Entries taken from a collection
"""

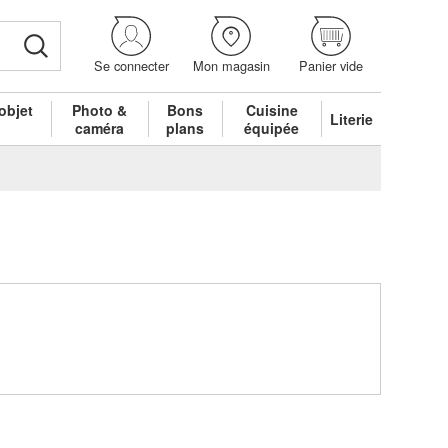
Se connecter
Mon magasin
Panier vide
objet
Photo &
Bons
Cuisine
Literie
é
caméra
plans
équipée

"""
"""

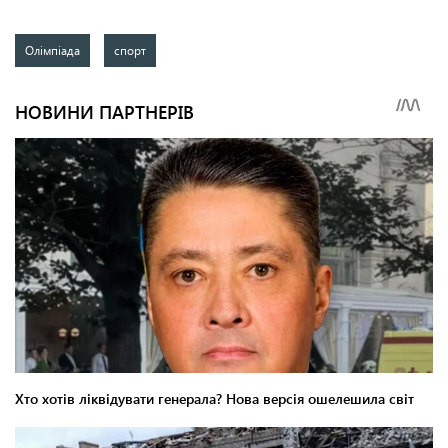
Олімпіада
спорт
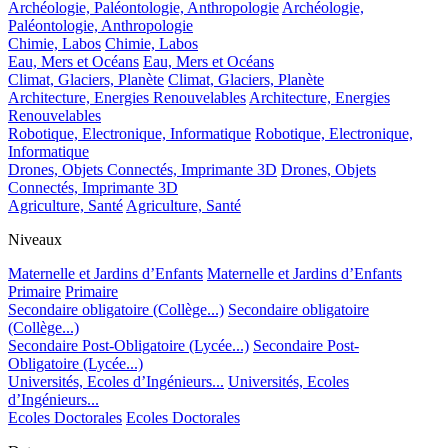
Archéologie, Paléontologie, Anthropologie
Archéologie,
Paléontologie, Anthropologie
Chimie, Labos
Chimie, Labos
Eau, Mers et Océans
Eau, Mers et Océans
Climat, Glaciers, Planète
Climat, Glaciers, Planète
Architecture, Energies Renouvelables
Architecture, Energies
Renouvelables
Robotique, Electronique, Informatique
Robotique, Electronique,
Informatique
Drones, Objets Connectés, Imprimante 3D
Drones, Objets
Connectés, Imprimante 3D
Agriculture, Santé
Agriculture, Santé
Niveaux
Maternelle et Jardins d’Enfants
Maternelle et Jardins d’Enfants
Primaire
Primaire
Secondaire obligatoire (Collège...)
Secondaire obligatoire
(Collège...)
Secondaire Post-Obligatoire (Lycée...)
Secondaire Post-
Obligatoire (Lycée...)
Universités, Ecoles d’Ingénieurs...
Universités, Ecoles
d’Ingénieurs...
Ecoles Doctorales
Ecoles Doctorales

"""

#### Exercise aim
Count the lines in the records above that contain the word "Energies", and report only that number.

#### Output for this task
2